* [Exercise instructions]: A verbatim transcript of the lines below, starting at the first and ending with the one that holds "The image size is (1440, 1101).", is what should be produced.

* [Recorded data]:
————————

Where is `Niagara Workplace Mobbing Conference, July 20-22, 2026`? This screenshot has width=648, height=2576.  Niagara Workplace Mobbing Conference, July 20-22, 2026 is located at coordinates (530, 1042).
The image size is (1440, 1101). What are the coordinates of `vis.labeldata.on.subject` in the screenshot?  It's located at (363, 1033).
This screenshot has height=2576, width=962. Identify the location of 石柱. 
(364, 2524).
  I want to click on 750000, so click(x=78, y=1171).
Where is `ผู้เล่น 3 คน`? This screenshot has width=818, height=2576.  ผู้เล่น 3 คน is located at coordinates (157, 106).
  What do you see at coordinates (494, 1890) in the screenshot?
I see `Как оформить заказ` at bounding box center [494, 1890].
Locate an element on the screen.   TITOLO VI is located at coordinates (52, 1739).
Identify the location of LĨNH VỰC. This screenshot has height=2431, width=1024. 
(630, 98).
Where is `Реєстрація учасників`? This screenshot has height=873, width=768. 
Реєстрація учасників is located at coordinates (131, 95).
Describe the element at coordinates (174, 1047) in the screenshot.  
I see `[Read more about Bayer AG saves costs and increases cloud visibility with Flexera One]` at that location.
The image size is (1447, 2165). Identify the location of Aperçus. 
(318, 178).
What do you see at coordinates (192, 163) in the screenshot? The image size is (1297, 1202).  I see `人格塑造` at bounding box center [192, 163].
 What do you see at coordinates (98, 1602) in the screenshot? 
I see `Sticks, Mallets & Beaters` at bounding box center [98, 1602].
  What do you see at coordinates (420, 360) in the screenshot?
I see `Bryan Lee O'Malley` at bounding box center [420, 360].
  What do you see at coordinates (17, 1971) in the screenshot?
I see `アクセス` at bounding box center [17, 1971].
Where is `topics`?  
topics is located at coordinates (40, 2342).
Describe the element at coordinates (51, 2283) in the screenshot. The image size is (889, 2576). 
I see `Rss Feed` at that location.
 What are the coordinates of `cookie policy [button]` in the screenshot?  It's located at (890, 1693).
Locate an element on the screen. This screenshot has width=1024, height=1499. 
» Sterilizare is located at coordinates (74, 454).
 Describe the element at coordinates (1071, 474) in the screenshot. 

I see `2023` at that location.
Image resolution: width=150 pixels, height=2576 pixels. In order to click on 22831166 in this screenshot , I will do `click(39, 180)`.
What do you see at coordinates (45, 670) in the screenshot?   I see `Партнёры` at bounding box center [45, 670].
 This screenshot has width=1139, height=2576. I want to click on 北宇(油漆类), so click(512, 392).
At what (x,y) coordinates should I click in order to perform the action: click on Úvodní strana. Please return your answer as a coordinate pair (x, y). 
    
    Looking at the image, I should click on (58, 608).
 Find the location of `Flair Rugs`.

————————

* [Finished exercise]:
Where is `Niagara Workplace Mobbing Conference, July 20-22, 2026`? This screenshot has width=648, height=2576.  Niagara Workplace Mobbing Conference, July 20-22, 2026 is located at coordinates (530, 1042).
The image size is (1440, 1101). What are the coordinates of `vis.labeldata.on.subject` in the screenshot?  It's located at (363, 1033).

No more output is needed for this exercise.